Brandywine reviews reopening plan
NILES — As the first day of school draws nearer, area school districts have been drafting plans to reopen their doors safely amid the COVID-19 pandemic. Monday, Brandywine Community Schools discussed those plans with the community.
Monday evening, the Brandywine Board of Education met virtually to discuss back-to-school plans in the wake of COVID-19. The meeting, which allowed for board and community comments, outlined the district’s plans for reopening under the different phases of Gov. Gretchen Whitmer’s MI Safe Start plan. Districts are required to submit three different plans for different stages of the state’s reopening — one for fully remote work, one for returning with strict restrictions and one with more relaxed protocols and additional flexibility — to the state by Aug. 15.
“A lot of work has gone into this plan, and it is based on ever-changing information,” said Brandywine Superintendent Karen Weimer, who noted that the plan was drafted with input from the Berrien County Health Department to follow all recommended guidelines. “We want this to be a safe and successful year for all of our students.”
Currently, the lower part of the state is in phase four of Whitmer’s MI Safe Start plan, which will require schools that are reopening to in-person learning to follow strict protocols to prevent the spread of COVID-19.
Under the district’s current plan for reopening, all staff and students, except for kindergarten through fifth-grade students, will be required to wear facial coverings indoors. All students, regardless of grade, will be required to wear a facial covering on the bus. Individuals who claim a medical exception to facial coverings will need to meet with school administration to provide rationale and documentation.
In addition to requiring facial coverings, Weimer said the schools would increase its hygiene and sanitization protocols with frequent cleanings, newly installed hand sanitizer locations and by encouraging staff and students to wash their hands with soap and water every two to three hours.
Though 6 feet of social distance is not feasible inside Brandywine classrooms, Weimer said students and staff would be kept at as great a distance as possible from others.
To help slow the spread of COVID-19, parents will be expected to take their student’s temperature and symptom check before they leave the house. If a student is ill, the parent will be expected to withhold their student from riding the bus or going to school.
Weimer said the district would continue to follow all protocols used in phase four in phase five, should the state move into phase five. She added that the district has also put plans where it can move to remote learning very quickly, should it be required to, and that remote learning is available for families who choose to opt for it.
“This is a lot, but eventually it will become routine for us,” Weimer said of the recommended changes. “Is it a lot? Yes. Is it something we can do? Most certainly. It’s going to take patience and all of us working together to do this.”
After Weimer concluded the plan’s presentation, several teachers spoke during public comment to express concerns about reopening during the pandemic.
Speaking first, reading specialist Debbie Carew expressed concerns about rising case numbers and the feasibility of enforcing facial coverings. She suggested starting the year virtually, as other districts in the state have done.

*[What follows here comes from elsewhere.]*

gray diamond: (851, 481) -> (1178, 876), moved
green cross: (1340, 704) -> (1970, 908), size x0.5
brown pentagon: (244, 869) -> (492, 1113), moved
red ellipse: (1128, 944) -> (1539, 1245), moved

“This would offer us more time — time to watch for infection rates, time for this plan to be complete and for us to better equipped and prepared for the new face of in-person instruction,” Carew said. “Most importantly, to ensure no one in our Brandywine family and extended community has the unthinkable happen as a result of contracting this virus by rushing to come together too soon.”
Second-grade teacher Melissa Miller echoed Carew’s sentiments, adding that the lack of required facial coverings for elementary school children poses a risk.

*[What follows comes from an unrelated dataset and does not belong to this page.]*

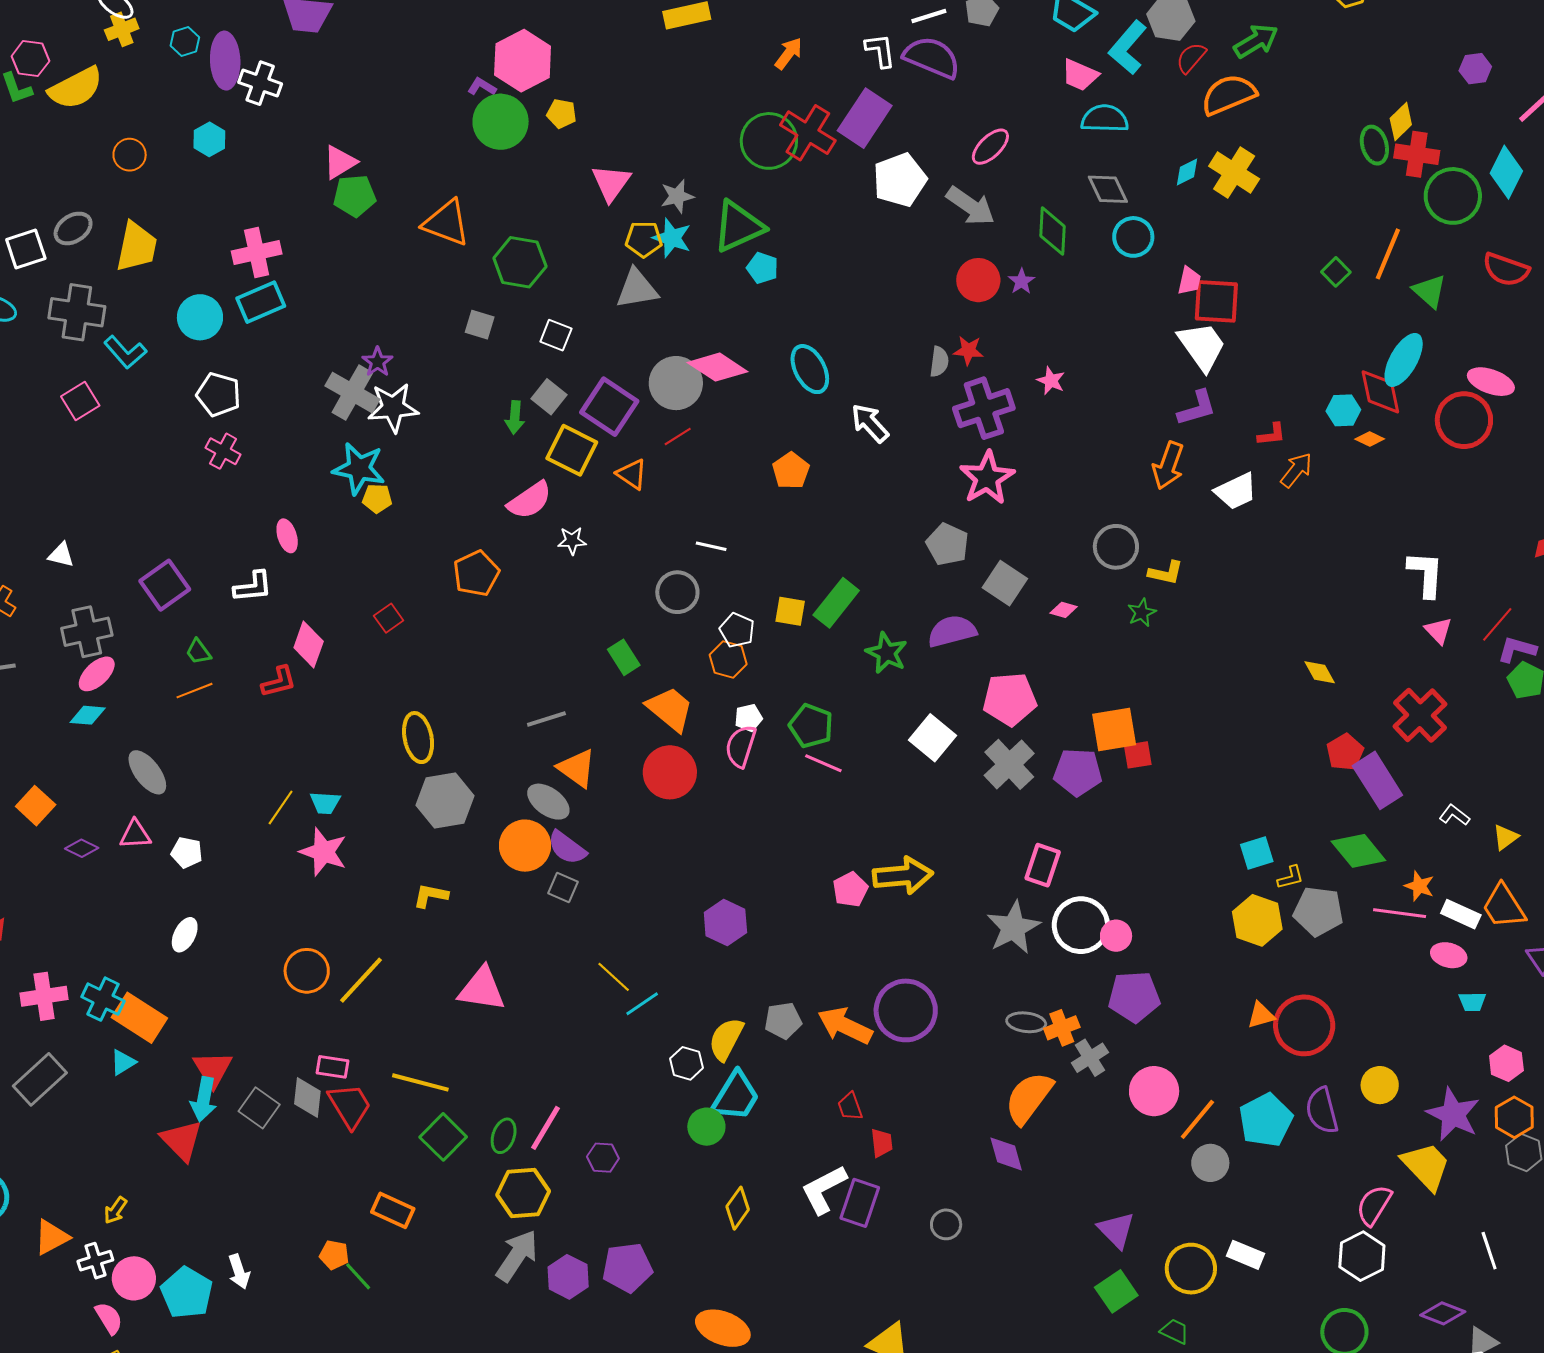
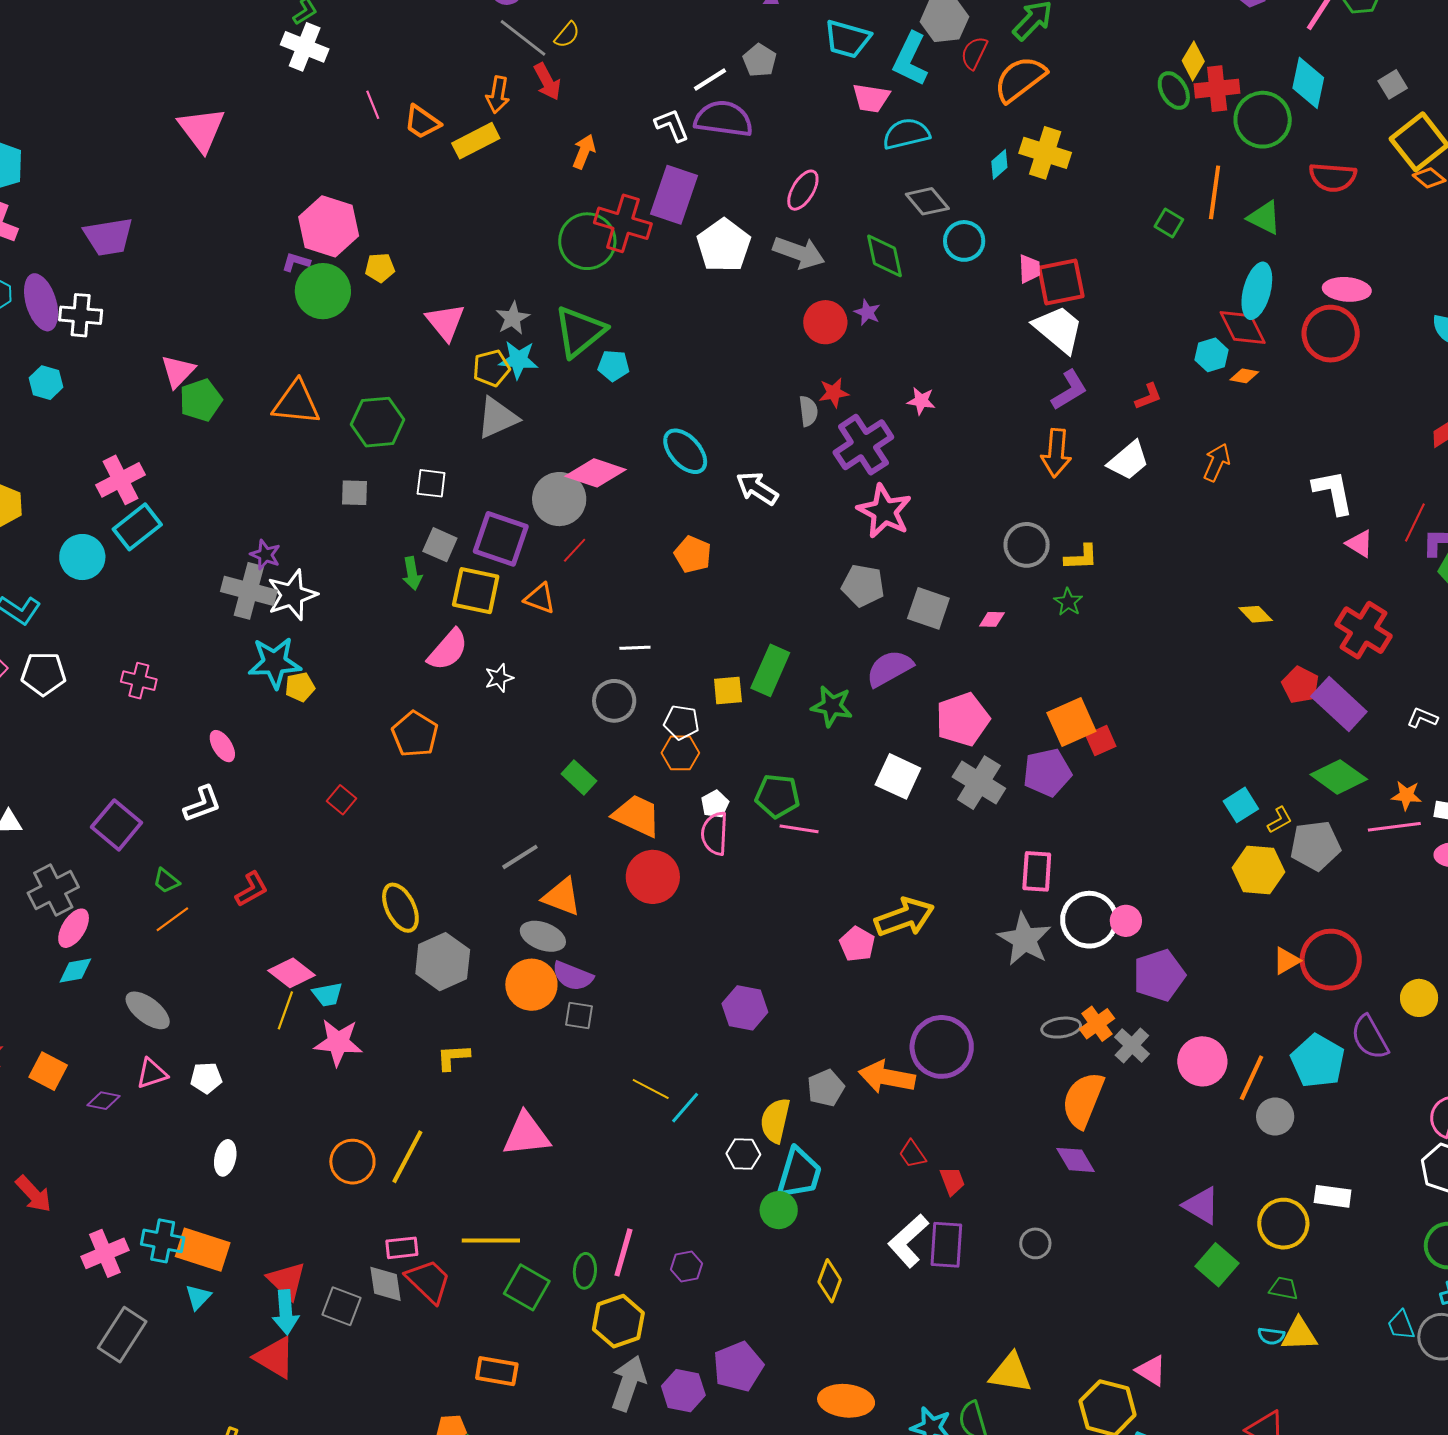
white pentagon: (219, 394) -> (43, 674), moved
orange arrow: (1296, 470) -> (1217, 462), moved
pink diamond: (309, 644) -> (292, 973), moved, turned -57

“I know one of the arguments for students returning to school is that students need to socialize and students learn best in a classroom with their teacher. I fully believe this is true,” she said. “But with the extra precautions we need to take, the socialization we so desperately want our children to have is not going to be possible.”

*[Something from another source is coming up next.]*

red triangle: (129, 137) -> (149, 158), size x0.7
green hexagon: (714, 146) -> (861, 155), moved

Business teacher Sarah Dye said the new restrictions would make it challenging to conduct programs like Career and Technical Education, as they require collaboration and hands-on learning. She further raised concerns about safety and how parents and students would be held accountable for staying home when sick.
“I know this is ever-changing,” she said. “There are a lot of different people coming from different angles that have these concerns.”
Brandywine is currently scheduled to return to school Aug. 31.